What to work on. Lines in which "That" appears should be pulled from the data below.
### Dataset entries
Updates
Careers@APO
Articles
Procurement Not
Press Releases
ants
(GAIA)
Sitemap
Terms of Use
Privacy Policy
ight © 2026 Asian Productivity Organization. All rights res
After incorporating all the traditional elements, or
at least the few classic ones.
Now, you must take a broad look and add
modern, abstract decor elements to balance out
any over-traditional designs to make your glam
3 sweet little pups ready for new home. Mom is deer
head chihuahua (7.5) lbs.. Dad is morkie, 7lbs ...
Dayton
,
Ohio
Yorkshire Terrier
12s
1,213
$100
######
### Dataset entries
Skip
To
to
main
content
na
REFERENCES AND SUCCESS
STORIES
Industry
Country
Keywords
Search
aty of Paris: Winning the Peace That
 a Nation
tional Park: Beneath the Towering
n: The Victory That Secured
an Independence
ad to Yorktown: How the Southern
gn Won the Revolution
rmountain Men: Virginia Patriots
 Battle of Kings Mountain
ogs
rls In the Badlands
######
### Dataset entries
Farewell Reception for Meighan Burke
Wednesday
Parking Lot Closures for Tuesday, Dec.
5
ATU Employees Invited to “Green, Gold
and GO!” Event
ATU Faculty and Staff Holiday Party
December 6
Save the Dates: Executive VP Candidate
######
Reply.
aty of Paris: Winning the Peace That
n: The Victory That Secured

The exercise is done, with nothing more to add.